Association of tumour‐infiltrating regulatory T cells with adverse outcomes in dogs with malignant tumours

Regulatory T cells (Tregs) infiltrate into a variety of tumour tissues and associate with poor prognosis in humans. However, data on association of Treg infiltration with prognosis is limited in canine tumours. The purpose of this study was to examine the number of tumour‐infiltrating Tregs and its association with overall survival (OS) in dogs with malignant tumours. The following 168 canine tumours were included: 37 oral malignant melanomas (OMMs); 14 oral squamous cell carcinomas (OSCCs); 16 pulmonary adenocarcinomas (PAs); 37 mammary carcinomas (MCs); 36 mast cell tumours (MCTs) and 28 hepatocellular carcinomas (HCCs). Normal tissues were obtained from 8 healthy dogs as controls. The number of forkhead box P3 (Foxp3)‐positive Tregs in intratumoral and peritumoral areas was investigated by immunohistochemistry. OS was compared between high and low Treg groups. The number of intratumoral and peritumoral Foxp3‐positive Tregs was significantly higher in OMM, OSCC, PA and MC compared with each normal tissue.

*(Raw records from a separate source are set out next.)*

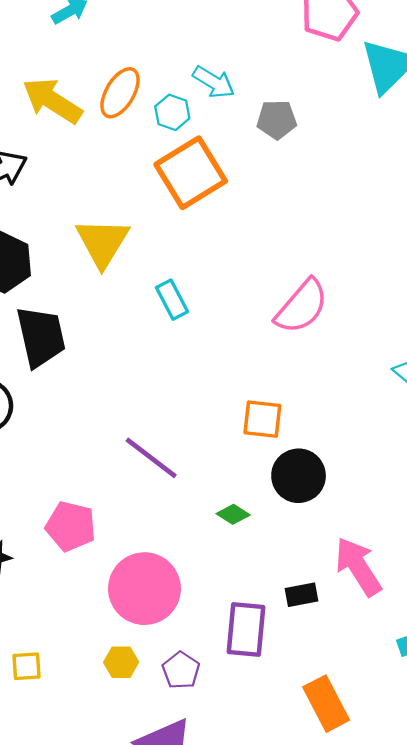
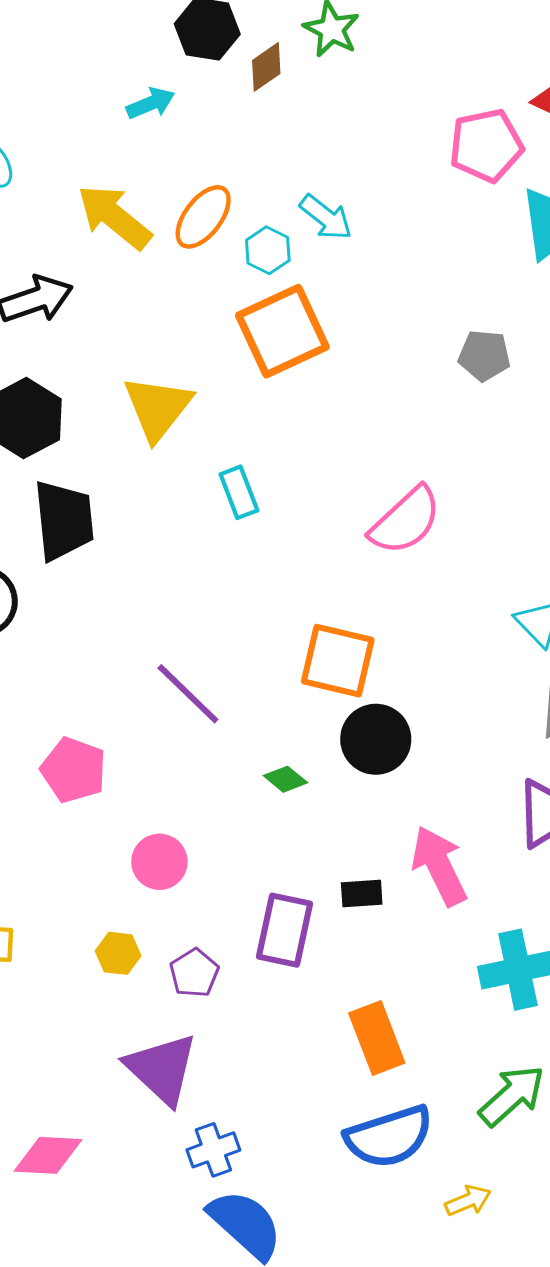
gray pentagon: (277, 120) -> (484, 355), moved
orange square: (262, 419) -> (338, 661), size x1.4
pink circle: (144, 589) -> (159, 862), size x0.6

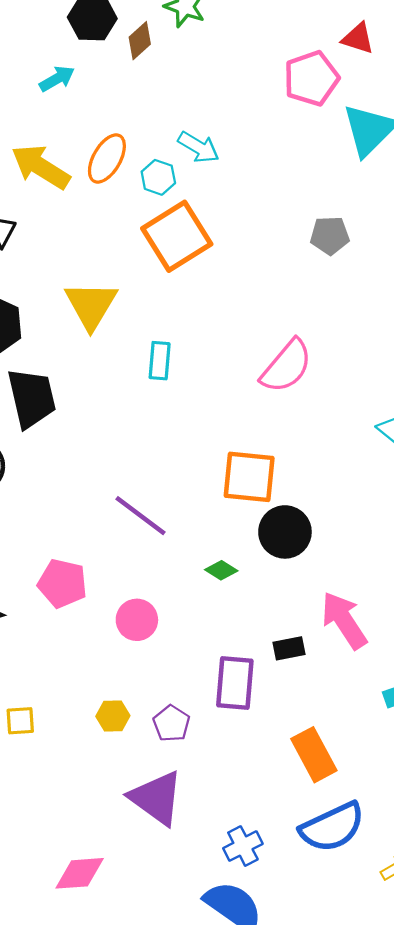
cyan rectangle: (239, 492) -> (160, 361), turned 33
pink circle: (159, 862) -> (137, 620), moved
blue cross: (213, 1150) -> (243, 846), moved

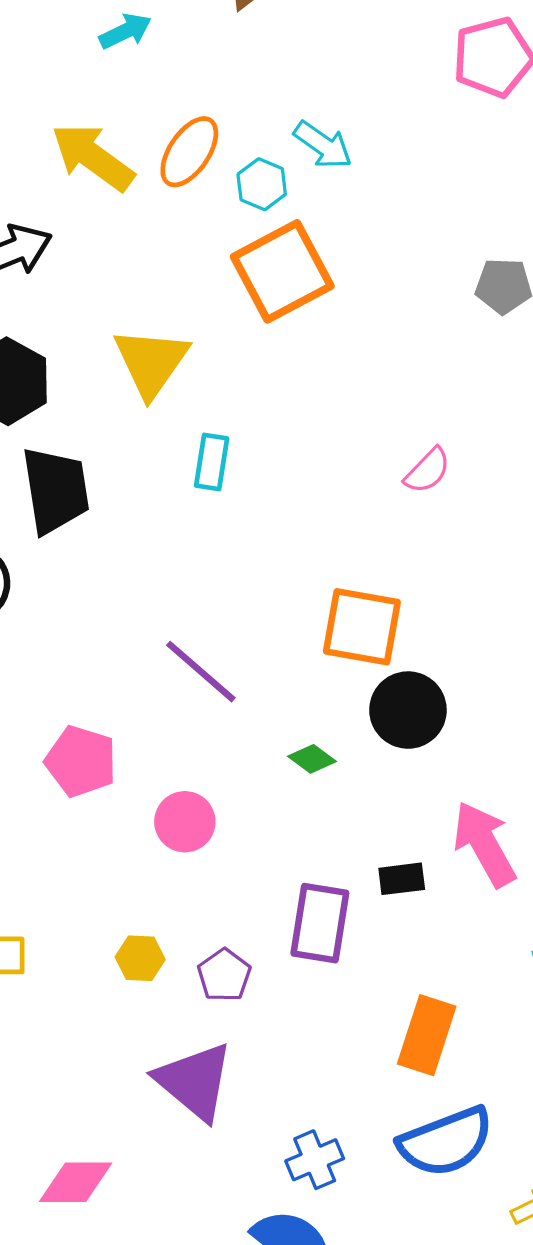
cyan rectangle: (160, 361) -> (212, 462), moved
pink semicircle: (287, 366) -> (427, 471), size x0.6
orange rectangle: (314, 755) -> (427, 1035), turned 42

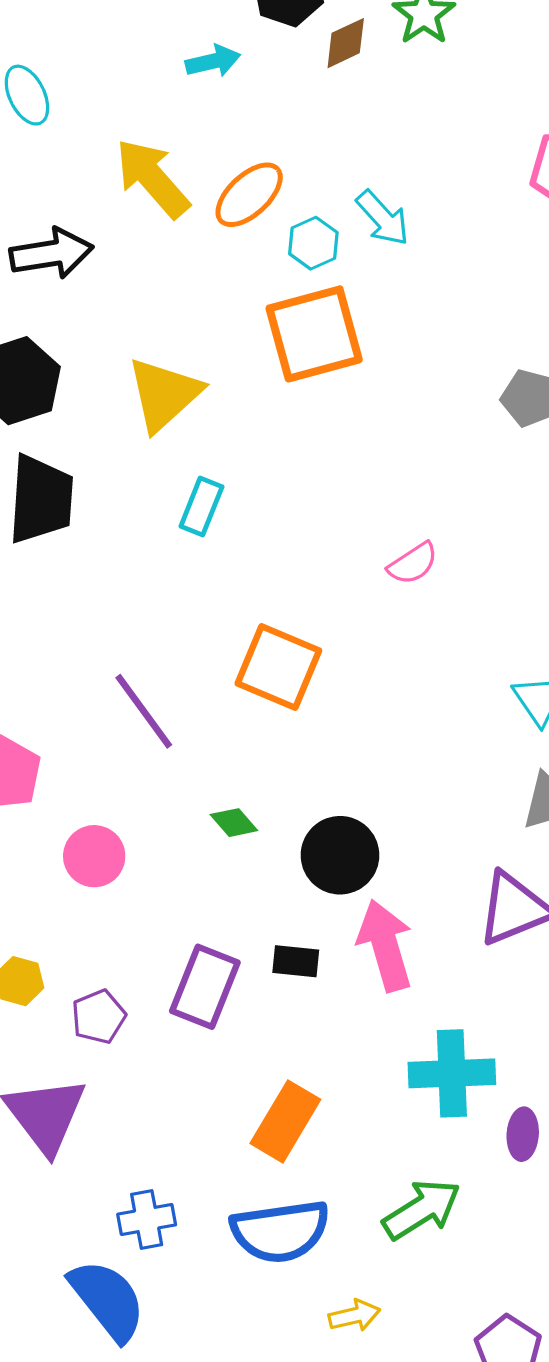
orange square: (362, 627) -> (278, 667), moved
black circle: (408, 710) -> (340, 855), moved

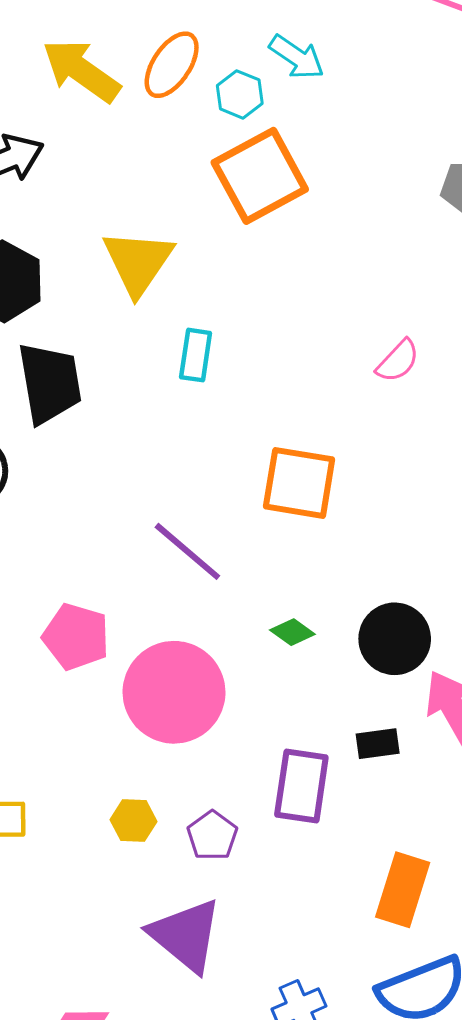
pink circle: (94, 856) -> (174, 692), size x1.8

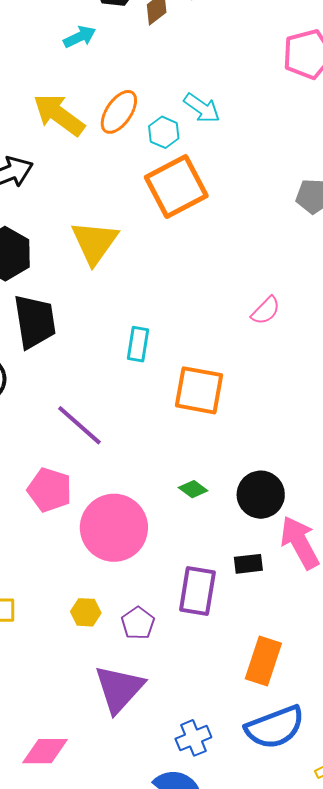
cyan rectangle: (196, 355) -> (138, 344), moved
purple line: (187, 551) -> (79, 425), moved
purple triangle: (186, 935) -> (119, 689), turned 32

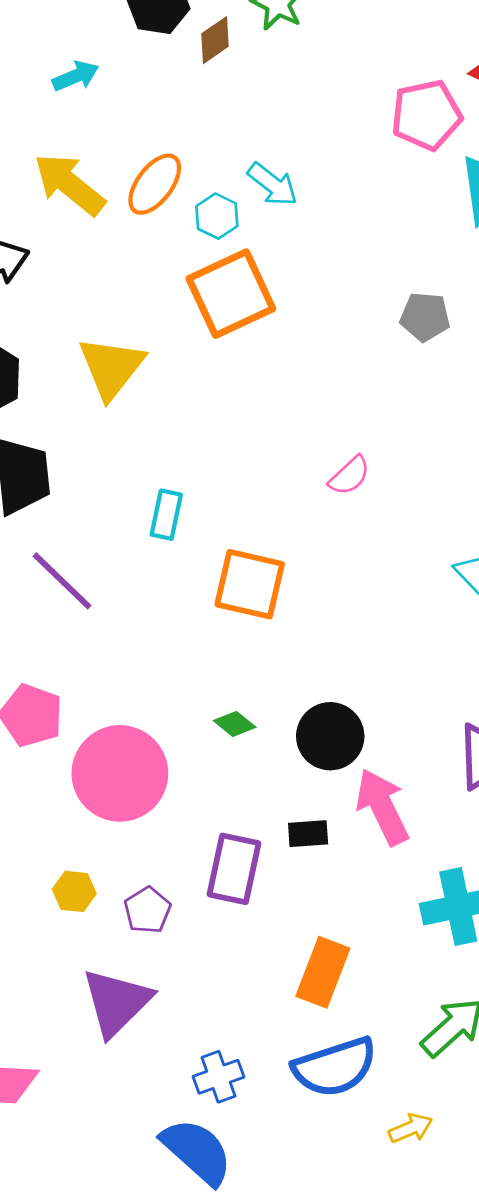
cyan arrow: (80, 37) -> (76, 76), moved
purple line: (79, 425) -> (62, 581), moved

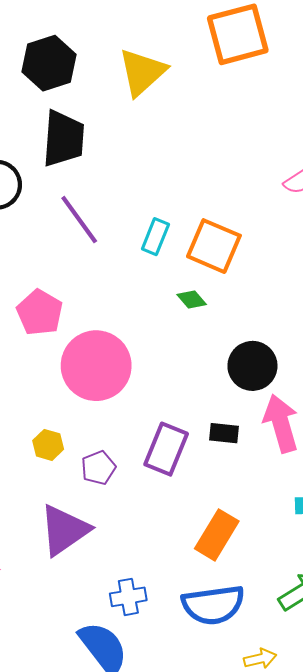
cyan rectangle: (166, 515) -> (155, 237), moved
green diamond: (235, 724) -> (192, 300), moved

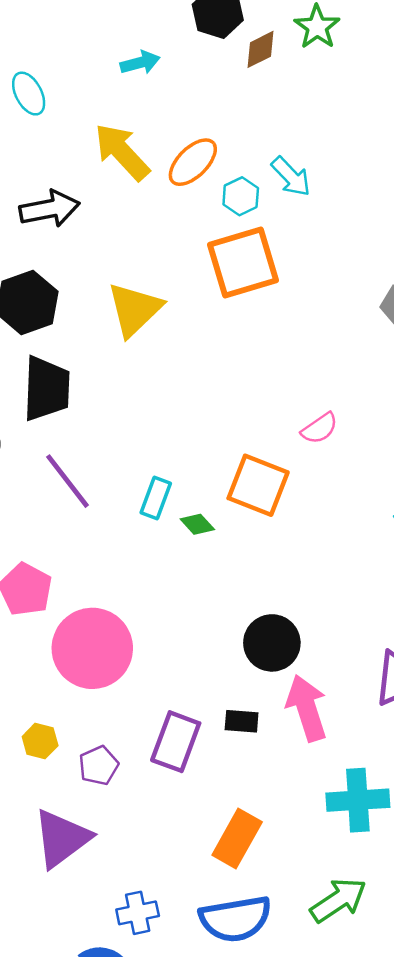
orange square: (214, 246) -> (258, 485), moved
green diamond: (192, 300) -> (197, 524), moved

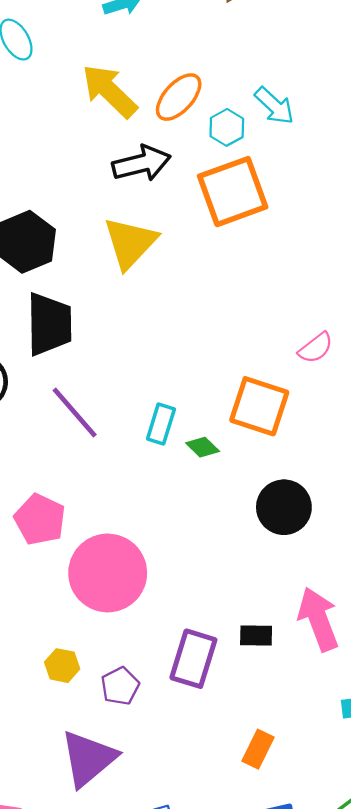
black arrow: (50, 209) -> (141, 163), moved
black circle: (272, 643) -> (284, 507), moved
orange rectangle: (237, 839) -> (258, 749), size x0.7

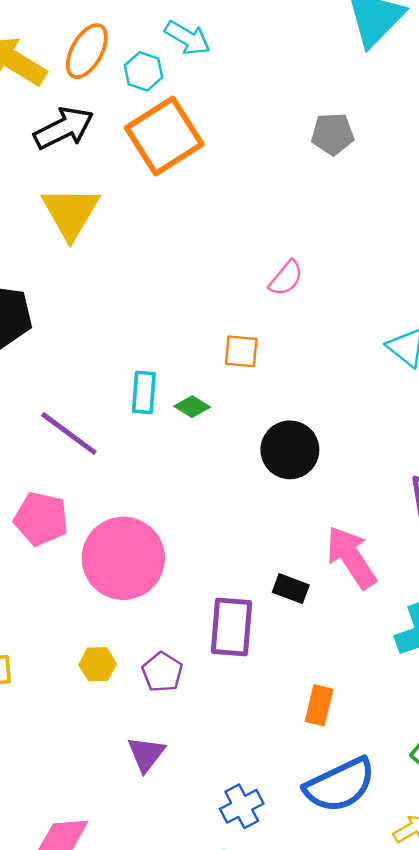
orange square: (259, 406) -> (241, 351), size x0.6
purple line: (75, 412) -> (69, 433), moved
black rectangle: (256, 635) -> (291, 589), turned 32
purple triangle: (88, 759) -> (146, 754), size x0.6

There were few Foxp3‐positive Tregs in MCT and HCC. With intratumoral Tregs, the OS in the high Treg group was significantly shorter than that in the low Treg group in OMM, OSCC and PA. With peritumoral Tregs, there was no significant difference for OS between the 2 groups in each tumour type. These results suggest that Tregs infiltrate into a variety of canine tumours and the abundance of Tregs are associated with poor prognosis in some solid tumour types.